Synteny comparisons were performed using www.ensembl.org, because this database uses the most updated genome build for zebrafish (GRCz11). The ENSEMBL ID was used to identify the gene of interest and the chromosomal region containing the gene was selected. In the Comparative Genomics menu option, synteny was selected to compare the chromosomal region of the zebrafish gene to human (GRCh38.p13) and mouse (GRCm38.p6) genomes. Only one gene of interest was found to lie in a syntenic region (P4, Supplemental Figure 3). The amino acid sequence of the zebrafish gene was compared using (BLASTP, http://blast.ncbi.nlm.nih.gov) to the candidate annotated gene found inside the syntenic region using the National Center for Biotechnology Information (NCBI) database to look for similarity and orthologs; alignment was compared with each scoring matrix in the program [93].

Expression level in other RNA-seq datasets

We determined the expression level of selected zebrafish genes of interest in other published datasets of zebrafish heart regeneration [64] and zebrafish brain microglia [52] using the Zf Regeneration Database (www.zfregeneration.org) [65]. The gene’s symbol or ENSEMBL ID were used to plot the normalized expression level of transcripts of interest.

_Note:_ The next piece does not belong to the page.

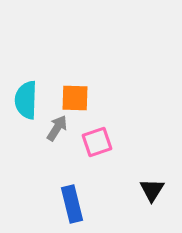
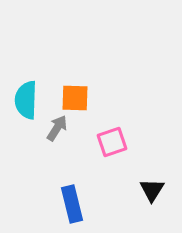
pink square: moved 15 px right
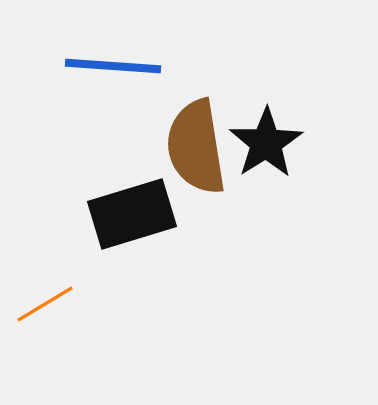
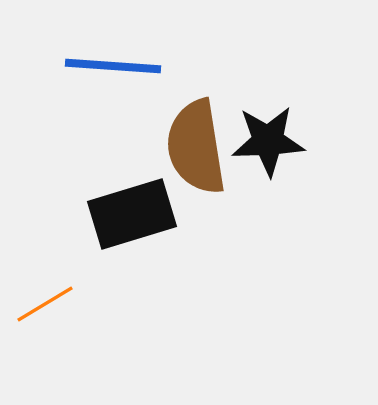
black star: moved 2 px right, 2 px up; rotated 30 degrees clockwise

To probe the RNA-seq dataset from Rouget et al. [87], we searched for the ENSEMBL ID of each gene of interest in the raw datasets (GSE78954 and GSE68920) to determine if transcript counts were detected. To determine if the gene was considered to be differentially expressed in macrophages responding to infection, we examined the authors’ reported results of differential expression analysis comparing transcripts from sorted uninfected vs. M. marinum infected macrophages from zebrafish larvae [87] (Rouget et al.,2019).

Additional file 1: Supplemental File 1, Orthology predictions of differentially expressed genes.

Additional file 2: Contains Supplemental Figures 1-3 and Supplemental Table 1.